あまりに冷ややかに見てくるもんだから思わず反論してしまった。
目の前の友達の陸は呆れた顔でため息をついてくる。

悪友みたいな関係だけどこうやって愚痴も聞いてくれるすごく良い友達で
けど時々こんな風に小出しにバカにしたりするのが難点でもある。



「でもホント男を簡単に信用してついてっちゃダメだぜ?」

「だ、だって金剛さんはそういう風には見えなかったんだもん。」

「馬鹿だなー、ああいうタイプは一番だましに来るんだよ。
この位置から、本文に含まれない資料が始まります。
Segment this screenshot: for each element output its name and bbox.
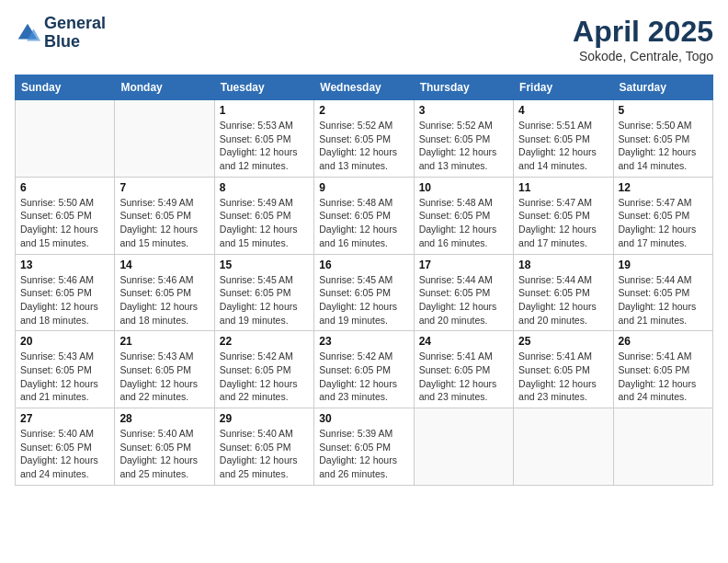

現に本性見たとき違うかっただろ?」

「うぅ…」

「なまえは女なんだからさ、もうちょっと危機感持つもんだぜ?」

「…うん。」

「よろしい。今日授業昼までに終わるけど俺は部活だから送ってやれねえけど一人で帰ったりするなよ?」



絶対友達捕まえて帰れ、なんて陸まで清十郎くんみたいなことを言い出す。
そんなにわたし心配されるほど子供じゃないのに…と思いながらも昨日の今日だしあまり軽率に考えないほうがいいよね。


と、その時は思ったんだけど
こんな日に限って委員会やら職員室の呼び出しやら
とんでもなく忙しい日で気づけばわたしはその忠告をすっかり忘れてしまっていた。